*** Opening Given data ***
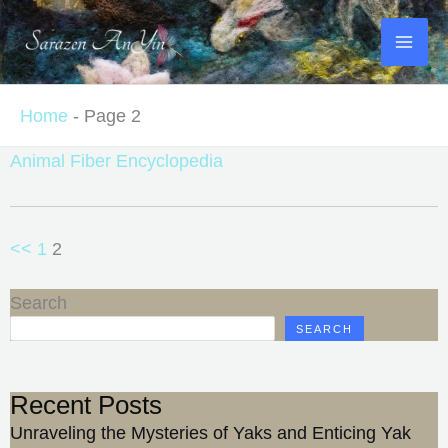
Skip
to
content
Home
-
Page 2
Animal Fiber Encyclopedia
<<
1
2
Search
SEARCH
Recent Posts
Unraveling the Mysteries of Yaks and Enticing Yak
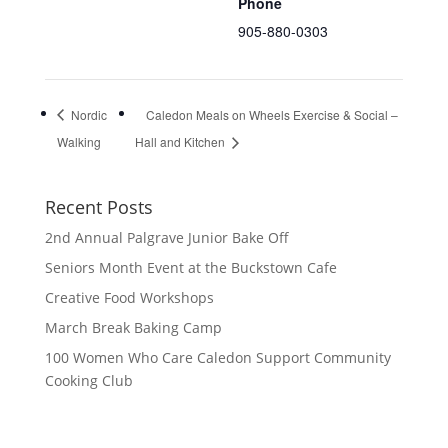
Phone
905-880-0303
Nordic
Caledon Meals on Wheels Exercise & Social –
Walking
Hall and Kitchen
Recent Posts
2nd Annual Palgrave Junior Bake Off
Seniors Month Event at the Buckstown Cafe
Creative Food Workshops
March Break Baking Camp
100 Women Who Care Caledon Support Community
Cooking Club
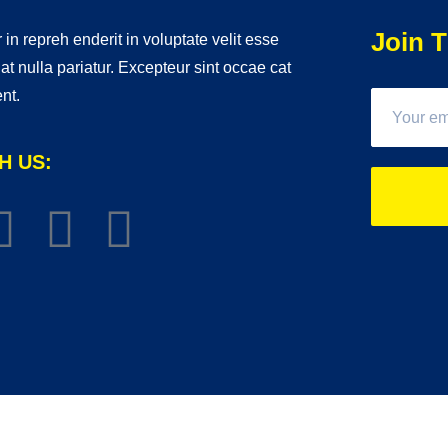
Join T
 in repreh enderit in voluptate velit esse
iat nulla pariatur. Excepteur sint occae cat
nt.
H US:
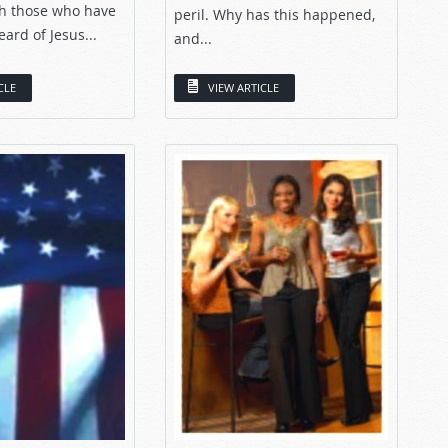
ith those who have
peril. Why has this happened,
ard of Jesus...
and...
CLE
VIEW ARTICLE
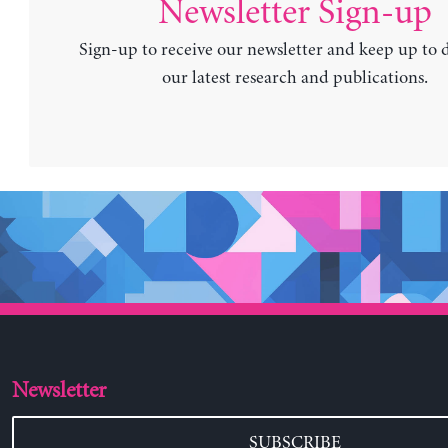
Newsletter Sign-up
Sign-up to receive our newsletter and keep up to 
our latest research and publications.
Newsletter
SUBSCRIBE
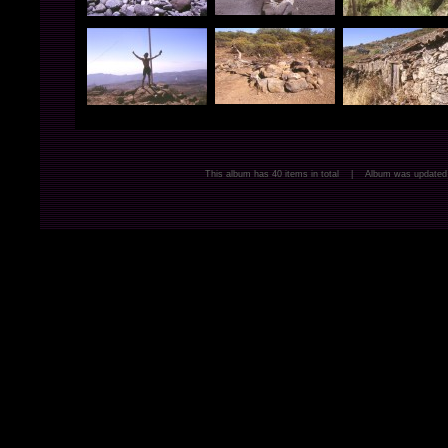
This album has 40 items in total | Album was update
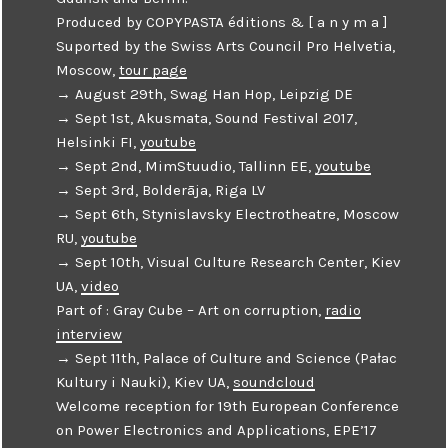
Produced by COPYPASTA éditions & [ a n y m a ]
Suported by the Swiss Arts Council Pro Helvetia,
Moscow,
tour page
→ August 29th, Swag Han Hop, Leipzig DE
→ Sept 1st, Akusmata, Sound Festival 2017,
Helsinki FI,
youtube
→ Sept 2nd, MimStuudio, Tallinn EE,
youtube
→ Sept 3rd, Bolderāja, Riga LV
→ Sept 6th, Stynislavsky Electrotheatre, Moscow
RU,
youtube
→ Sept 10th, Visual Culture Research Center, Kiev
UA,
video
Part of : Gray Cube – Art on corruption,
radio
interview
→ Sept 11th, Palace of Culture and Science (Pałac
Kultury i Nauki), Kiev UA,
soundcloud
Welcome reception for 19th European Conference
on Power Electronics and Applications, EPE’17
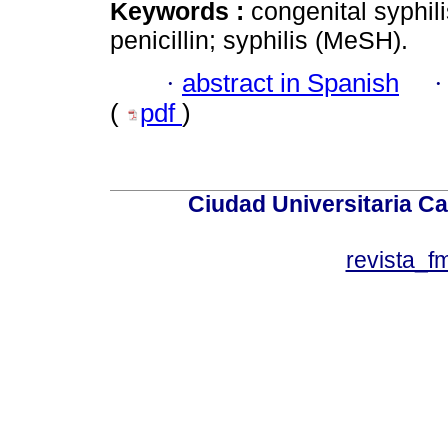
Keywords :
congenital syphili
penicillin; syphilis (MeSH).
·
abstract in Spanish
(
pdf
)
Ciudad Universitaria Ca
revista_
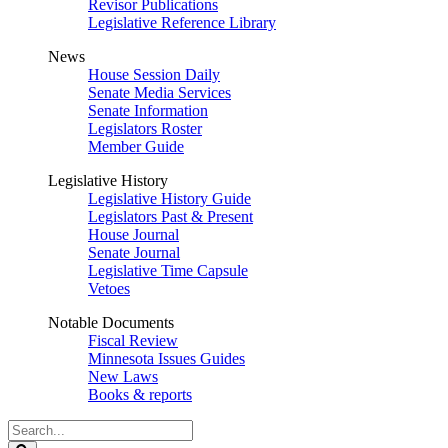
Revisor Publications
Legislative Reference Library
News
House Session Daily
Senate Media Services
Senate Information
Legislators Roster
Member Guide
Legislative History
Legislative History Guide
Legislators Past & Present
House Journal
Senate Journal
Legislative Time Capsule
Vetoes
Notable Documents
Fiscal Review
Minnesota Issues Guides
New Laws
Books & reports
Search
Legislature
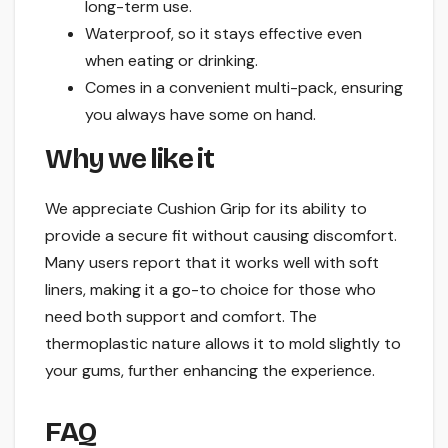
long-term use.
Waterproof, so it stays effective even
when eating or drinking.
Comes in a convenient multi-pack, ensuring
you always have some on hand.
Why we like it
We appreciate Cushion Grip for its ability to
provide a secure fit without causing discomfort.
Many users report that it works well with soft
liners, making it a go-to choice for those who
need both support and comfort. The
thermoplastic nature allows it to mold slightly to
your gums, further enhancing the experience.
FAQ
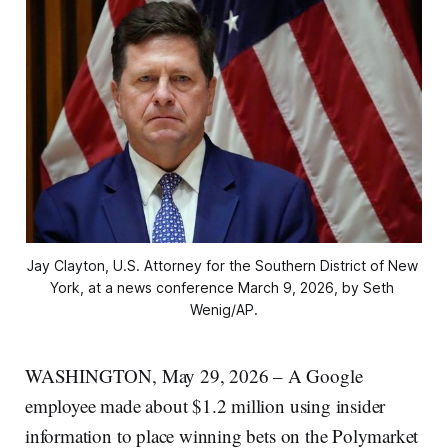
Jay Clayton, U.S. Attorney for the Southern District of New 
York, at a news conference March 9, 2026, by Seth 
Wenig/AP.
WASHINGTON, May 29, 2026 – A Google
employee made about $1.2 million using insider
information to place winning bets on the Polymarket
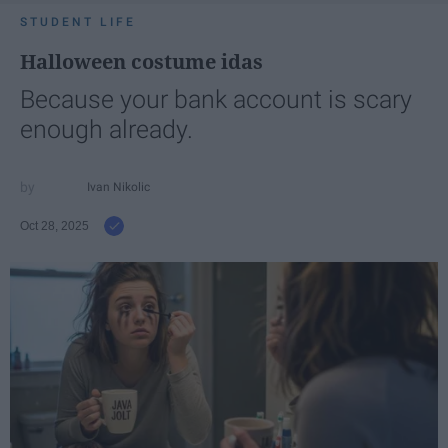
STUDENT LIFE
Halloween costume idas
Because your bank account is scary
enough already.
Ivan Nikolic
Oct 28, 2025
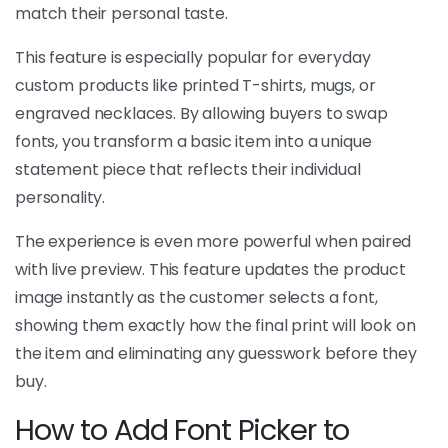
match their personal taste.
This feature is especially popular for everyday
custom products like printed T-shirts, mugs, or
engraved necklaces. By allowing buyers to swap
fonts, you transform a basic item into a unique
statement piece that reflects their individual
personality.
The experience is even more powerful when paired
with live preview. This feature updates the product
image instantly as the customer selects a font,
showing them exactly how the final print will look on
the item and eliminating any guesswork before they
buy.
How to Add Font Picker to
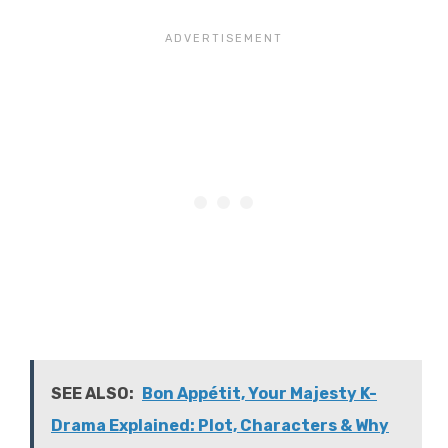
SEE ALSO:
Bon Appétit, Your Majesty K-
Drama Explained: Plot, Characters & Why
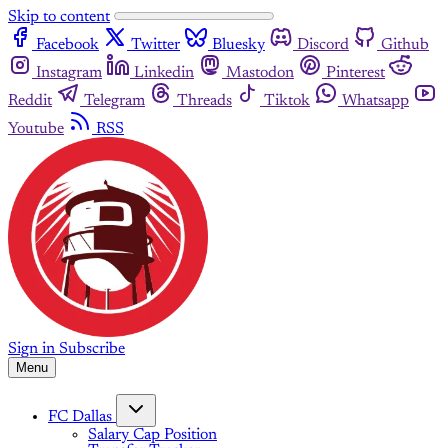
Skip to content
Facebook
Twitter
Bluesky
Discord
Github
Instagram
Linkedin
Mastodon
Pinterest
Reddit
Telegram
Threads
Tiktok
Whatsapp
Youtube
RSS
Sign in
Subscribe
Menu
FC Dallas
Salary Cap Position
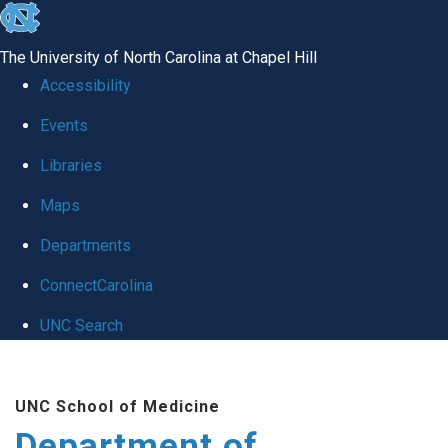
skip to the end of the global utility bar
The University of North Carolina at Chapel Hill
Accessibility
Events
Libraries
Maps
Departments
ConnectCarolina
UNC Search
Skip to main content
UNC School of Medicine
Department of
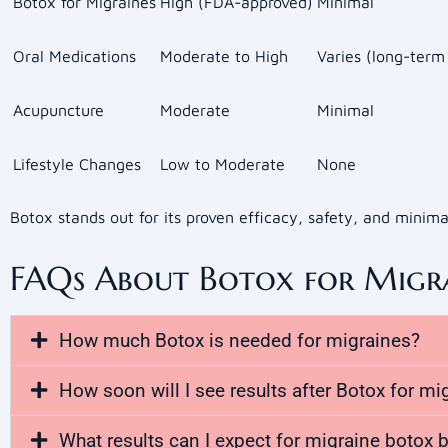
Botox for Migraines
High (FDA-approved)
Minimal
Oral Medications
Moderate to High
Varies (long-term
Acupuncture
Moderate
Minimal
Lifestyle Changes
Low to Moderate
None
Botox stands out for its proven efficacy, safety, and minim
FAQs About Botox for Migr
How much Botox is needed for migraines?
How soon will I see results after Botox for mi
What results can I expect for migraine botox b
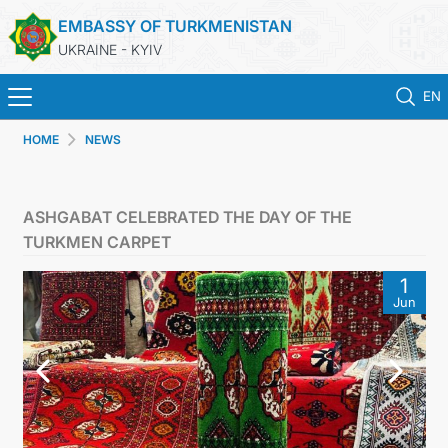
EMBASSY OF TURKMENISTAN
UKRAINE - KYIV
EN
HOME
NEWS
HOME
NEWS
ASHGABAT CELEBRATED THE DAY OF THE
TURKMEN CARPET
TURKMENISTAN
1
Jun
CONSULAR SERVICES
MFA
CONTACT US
*** Closing Given data ***
Requirement → Reply with a number alone, the number of lines of the records that hold the word "March".

Result of the task → 2